:: SUPPLIED DATA
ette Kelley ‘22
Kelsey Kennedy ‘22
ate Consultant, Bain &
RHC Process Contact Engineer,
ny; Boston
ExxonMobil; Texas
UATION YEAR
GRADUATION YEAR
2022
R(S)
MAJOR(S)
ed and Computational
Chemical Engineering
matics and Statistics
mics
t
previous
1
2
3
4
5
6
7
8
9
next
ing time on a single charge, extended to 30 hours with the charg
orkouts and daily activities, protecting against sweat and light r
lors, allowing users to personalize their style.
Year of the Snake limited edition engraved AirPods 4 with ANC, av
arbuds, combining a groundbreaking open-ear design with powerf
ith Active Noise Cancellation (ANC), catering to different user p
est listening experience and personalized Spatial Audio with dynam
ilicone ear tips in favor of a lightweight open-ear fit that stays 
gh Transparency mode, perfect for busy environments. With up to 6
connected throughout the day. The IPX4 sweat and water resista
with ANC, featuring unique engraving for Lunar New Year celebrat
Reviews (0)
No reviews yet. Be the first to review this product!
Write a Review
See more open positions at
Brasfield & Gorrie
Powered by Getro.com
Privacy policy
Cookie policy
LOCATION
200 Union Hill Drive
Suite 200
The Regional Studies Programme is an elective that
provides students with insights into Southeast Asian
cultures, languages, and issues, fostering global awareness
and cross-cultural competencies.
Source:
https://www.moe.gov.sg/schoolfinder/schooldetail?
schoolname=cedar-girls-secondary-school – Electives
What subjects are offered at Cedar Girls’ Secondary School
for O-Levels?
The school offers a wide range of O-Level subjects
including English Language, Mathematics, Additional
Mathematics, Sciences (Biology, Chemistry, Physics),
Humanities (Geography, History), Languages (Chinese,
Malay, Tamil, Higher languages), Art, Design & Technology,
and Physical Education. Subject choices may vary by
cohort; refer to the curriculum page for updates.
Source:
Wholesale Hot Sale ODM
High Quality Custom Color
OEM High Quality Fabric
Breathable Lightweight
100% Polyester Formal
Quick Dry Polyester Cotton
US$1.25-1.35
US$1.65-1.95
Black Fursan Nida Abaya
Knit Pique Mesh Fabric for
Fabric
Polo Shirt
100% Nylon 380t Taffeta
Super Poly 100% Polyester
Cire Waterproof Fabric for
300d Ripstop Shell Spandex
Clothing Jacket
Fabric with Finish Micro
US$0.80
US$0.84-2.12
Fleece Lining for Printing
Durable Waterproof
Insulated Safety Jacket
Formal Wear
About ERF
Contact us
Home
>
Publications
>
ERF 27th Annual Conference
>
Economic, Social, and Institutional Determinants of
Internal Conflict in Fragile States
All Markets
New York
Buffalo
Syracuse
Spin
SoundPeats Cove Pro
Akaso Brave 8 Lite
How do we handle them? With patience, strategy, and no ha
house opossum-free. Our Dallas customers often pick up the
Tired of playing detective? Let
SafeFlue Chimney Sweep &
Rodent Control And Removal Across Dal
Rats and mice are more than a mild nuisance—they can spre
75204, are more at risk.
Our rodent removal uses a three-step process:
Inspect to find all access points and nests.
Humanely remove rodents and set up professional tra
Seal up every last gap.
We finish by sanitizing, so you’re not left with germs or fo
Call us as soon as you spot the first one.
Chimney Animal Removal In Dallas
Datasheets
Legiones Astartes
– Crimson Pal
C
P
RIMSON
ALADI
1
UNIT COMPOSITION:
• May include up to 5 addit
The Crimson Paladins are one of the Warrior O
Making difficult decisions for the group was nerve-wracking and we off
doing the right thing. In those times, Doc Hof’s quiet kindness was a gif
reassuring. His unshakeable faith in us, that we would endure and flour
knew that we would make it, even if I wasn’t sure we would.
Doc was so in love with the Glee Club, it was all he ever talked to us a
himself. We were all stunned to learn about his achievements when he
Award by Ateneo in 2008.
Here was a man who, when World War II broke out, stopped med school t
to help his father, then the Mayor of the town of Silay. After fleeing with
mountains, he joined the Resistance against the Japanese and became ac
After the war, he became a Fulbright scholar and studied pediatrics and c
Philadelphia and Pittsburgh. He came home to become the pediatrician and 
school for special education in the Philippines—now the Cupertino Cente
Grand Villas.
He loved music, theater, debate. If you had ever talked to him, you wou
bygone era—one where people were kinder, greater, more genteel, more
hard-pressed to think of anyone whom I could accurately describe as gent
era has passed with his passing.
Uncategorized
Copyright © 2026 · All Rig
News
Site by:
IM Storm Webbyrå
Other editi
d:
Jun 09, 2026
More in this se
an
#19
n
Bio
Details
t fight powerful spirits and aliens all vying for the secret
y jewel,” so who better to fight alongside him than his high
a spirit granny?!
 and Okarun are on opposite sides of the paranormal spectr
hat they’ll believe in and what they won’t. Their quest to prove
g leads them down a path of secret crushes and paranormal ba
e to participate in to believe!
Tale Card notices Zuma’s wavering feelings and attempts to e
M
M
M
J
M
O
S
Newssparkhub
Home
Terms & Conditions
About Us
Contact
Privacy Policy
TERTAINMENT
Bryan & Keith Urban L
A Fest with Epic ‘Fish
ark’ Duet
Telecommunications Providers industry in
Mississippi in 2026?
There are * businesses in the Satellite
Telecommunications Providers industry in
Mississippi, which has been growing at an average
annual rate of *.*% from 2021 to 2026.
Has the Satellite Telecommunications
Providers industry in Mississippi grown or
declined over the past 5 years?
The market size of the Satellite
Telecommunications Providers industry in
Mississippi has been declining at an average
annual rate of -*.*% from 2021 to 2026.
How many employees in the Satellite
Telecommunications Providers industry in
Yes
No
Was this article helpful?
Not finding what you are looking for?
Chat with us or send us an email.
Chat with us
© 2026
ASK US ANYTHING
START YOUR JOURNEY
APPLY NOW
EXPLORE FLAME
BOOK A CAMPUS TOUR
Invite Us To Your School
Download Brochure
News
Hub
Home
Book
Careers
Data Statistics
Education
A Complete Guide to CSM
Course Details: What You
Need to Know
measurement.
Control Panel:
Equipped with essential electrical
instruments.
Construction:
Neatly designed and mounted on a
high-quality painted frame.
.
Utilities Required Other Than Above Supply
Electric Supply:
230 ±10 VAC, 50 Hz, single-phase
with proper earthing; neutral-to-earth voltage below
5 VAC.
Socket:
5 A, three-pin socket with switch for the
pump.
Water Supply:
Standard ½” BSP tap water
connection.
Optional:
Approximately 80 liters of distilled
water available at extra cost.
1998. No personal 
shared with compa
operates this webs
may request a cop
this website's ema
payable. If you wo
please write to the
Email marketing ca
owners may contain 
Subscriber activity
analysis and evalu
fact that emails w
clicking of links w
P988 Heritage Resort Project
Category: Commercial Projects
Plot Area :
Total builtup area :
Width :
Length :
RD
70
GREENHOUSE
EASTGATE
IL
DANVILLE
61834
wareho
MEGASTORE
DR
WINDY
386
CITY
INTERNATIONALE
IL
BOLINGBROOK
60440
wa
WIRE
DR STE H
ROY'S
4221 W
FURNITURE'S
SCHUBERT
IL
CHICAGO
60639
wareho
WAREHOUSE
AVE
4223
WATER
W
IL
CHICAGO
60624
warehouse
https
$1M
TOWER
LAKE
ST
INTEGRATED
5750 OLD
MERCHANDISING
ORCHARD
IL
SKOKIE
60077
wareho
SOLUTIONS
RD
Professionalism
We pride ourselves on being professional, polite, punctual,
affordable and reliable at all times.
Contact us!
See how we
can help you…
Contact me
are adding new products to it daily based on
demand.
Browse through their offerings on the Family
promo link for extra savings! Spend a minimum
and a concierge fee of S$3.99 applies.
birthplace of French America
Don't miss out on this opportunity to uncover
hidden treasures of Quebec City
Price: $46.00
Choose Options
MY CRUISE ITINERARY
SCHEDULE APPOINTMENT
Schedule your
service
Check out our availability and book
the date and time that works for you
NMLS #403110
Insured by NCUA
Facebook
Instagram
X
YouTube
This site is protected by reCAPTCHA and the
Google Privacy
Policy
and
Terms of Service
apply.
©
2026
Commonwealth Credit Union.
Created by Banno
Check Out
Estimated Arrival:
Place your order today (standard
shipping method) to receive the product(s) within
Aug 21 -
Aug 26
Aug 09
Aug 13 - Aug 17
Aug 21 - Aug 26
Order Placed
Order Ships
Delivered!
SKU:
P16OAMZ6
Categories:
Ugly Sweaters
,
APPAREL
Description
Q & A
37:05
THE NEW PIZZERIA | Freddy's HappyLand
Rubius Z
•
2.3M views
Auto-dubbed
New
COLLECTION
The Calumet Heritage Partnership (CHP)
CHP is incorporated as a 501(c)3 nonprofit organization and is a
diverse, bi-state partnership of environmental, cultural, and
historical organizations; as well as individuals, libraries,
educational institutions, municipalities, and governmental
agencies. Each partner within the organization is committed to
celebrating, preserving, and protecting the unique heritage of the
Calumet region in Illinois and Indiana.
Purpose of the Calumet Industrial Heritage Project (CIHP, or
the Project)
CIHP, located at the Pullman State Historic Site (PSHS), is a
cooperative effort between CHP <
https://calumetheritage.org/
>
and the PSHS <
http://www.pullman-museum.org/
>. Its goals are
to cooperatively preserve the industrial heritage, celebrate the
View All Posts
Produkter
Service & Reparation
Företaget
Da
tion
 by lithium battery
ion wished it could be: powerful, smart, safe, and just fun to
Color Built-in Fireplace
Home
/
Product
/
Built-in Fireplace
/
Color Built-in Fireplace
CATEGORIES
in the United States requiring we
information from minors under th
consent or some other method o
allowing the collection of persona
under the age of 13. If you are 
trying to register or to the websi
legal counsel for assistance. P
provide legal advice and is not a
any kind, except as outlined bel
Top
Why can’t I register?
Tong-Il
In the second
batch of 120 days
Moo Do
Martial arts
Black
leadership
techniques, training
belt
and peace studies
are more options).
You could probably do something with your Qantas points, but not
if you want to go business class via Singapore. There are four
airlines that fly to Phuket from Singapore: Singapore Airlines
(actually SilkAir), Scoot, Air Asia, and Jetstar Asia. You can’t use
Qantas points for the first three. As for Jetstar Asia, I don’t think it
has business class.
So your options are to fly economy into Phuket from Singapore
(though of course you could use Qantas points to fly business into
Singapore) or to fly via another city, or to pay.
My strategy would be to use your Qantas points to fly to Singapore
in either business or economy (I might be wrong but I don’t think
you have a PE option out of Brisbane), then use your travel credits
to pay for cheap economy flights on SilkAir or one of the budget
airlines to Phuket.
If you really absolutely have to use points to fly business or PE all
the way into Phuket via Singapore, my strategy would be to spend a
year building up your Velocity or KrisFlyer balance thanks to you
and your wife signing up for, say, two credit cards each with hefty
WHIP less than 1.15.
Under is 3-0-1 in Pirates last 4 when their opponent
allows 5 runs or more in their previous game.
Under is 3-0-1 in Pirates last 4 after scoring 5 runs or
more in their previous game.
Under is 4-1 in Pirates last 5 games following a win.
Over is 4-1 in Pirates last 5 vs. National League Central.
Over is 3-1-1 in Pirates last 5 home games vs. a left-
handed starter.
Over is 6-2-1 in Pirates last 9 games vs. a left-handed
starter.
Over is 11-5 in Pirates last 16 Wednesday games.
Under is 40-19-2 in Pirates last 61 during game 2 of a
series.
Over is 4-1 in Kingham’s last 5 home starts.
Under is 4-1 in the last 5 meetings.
::::
== EXERCISE DESCRIPTION ==
Begin at the line above that has "INTERNATIONALE" and stop after the line that has "Professionalism", copying each line exactly and adding nothing else.

== SOLUTION TO THIS TASK ==
INTERNATIONALE
IL
BOLINGBROOK
60440
wa
WIRE
DR STE H
ROY'S
4221 W
FURNITURE'S
SCHUBERT
IL
CHICAGO
60639
wareho
WAREHOUSE
AVE
4223
WATER
W
IL
CHICAGO
60624
warehouse
https
$1M
TOWER
LAKE
ST
INTEGRATED
5750 OLD
MERCHANDISING
ORCHARD
IL
SKOKIE
60077
wareho
SOLUTIONS
RD
Professionalism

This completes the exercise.